Perché la bocciatura, che accoglie i ricorsi dei tribunali di Lecce e Milano? Per l’Alta Corte c’è un’«ingiustificata parificazione» dell’omicidio volontario ai delitti di mafia, gli unici per i quali dal 1995 anche la Corte europea dei diritti dell’uomo giustifica l’obbligatorietà del carcere con la necessità di troncare i rapporti tra il mafioso e la sua organizzazione. Nel pacchetto-sicurezza, insomma, sarebbe stato fatto un «salto di qualità a ritroso» (e si fa riferimento anche agli articoli sulla violenza sessuale), violando l’articolo 3 della Costituzione sull’uguaglianza dei cittadini davanti alla legge e anche il principio della presunzione di non colpevolezza. Tra le alternative al carcere, ricorda la sentenza, ci sono gli arresti domiciliari in un luogo diverso dall’abitazione, magari con particolari strumenti di controllo come il braccialetto elettronico, si può essere allontanati dalla casa familiare e ed è previsto anche il divieto di accedere a certi luoghi.
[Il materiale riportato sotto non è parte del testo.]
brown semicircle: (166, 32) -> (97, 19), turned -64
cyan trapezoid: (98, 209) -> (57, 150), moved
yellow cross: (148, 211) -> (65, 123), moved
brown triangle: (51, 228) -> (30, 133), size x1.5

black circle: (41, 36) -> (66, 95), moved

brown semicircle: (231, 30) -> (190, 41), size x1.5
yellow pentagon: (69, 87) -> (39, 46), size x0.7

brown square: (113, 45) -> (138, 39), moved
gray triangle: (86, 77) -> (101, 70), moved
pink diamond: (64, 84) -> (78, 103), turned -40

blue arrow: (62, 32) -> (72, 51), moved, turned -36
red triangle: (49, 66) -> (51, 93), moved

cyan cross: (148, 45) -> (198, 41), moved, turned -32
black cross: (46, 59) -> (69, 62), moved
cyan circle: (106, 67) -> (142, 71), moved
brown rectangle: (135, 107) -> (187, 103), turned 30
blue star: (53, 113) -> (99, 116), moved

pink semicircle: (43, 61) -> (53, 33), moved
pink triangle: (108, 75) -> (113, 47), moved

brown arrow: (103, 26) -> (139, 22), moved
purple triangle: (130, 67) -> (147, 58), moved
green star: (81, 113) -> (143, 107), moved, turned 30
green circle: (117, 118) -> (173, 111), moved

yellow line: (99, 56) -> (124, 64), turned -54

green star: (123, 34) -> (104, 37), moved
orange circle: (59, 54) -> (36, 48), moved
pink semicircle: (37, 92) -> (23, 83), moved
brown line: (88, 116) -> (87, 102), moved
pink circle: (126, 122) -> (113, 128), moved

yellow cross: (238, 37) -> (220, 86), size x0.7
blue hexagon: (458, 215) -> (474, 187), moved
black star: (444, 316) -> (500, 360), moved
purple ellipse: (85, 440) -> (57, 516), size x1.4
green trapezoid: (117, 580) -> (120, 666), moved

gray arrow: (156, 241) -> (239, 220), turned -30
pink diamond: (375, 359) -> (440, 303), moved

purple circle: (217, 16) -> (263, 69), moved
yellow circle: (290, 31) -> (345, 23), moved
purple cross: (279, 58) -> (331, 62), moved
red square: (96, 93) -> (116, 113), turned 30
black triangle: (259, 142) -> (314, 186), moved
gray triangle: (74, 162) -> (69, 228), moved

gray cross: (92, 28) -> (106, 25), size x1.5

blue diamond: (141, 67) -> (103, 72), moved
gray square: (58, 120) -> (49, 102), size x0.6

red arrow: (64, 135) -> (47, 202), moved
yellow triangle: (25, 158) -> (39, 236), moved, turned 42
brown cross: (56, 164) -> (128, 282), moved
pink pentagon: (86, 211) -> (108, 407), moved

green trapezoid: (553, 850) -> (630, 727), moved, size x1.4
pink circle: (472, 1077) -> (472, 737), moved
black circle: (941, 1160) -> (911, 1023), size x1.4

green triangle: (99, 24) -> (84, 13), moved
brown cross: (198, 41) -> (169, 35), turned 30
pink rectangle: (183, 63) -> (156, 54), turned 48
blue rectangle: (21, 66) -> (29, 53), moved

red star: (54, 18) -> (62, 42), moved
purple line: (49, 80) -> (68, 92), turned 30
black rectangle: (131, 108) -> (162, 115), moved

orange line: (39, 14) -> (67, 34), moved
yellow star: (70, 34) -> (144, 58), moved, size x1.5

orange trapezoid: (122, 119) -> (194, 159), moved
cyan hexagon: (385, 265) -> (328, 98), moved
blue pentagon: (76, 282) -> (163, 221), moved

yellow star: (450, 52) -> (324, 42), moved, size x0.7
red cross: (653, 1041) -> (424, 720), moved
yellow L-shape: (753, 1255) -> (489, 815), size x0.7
Ma con questa pronuncia la Corte, attacca il sottosegretario agli Interni Alfredo Mantovano, invade gli spazi di «discrezionalità» del parlamento. «Se vi erano ancora dubbi - aggiunge - sulla necessità di una riforma della giustizia e della Consulta questa sentenza li fuga completamente».
Invoca controlli sull’Alta Corte il ministro della Pubblica amministrazione Renato Brunetta: «Bisogna stabilire i modi attraverso cui il giudice della legge renda conto a qualcun altro». È proprio vero, dice il coordinatore regionale lombardo del Pdl Mario Mantovani citando il premier: «Così è impossibile governare».
Particolarmente duri sono i leghisti, che hanno fatto del pugno duro sulla sicurezza una bandiera. Il nuovo intervento della Consulta, per il presidente della Regione del Veneto Luca Zaia, «orienta la giurisprudenza in un senso non coerente con quanto il governo sta facendo nel raccogliere il desiderio del popolo di un rigore nei confronti del crimine che ne costituisca un deterrente efficace». E la deputata del Carroccio Carolina Lussana concorda: «I cittadini vogliono pene certe ed esemplari per chi commette gravi reati come chi ha a proprio carico “gravi indizi di colpevolezza” di omicidio».